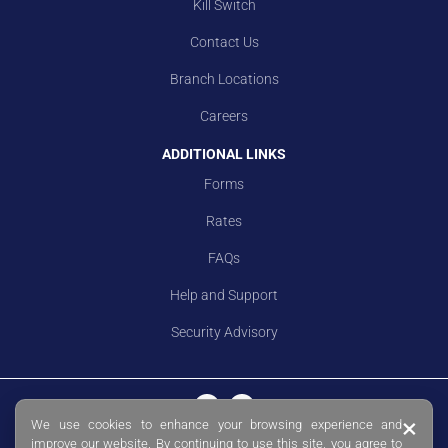
Kill Switch
Contact Us
Branch Locations
Careers
ADDITIONAL LINKS
Forms
Rates
FAQs
Help and Support
Security Advisory
×
We use cookies to enhance your browsing experience and
© Copyright 2026 Sing Investments & Finance Limited. Co. Reg. No.
improve our website. By continuing to use this site, you agree to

==============================

Repeat all the records above exactly, leaving out any pictures.

» **Written reply**:
Kill Switch
Contact Us
Branch Locations
Careers
ADDITIONAL LINKS
Forms
Rates
FAQs
Help and Support
Security Advisory
×
We use cookies to enhance your browsing experience and
© Copyright 2026 Sing Investments & Finance Limited. Co. Reg. No.
improve our website. By continuing to use this site, you agree to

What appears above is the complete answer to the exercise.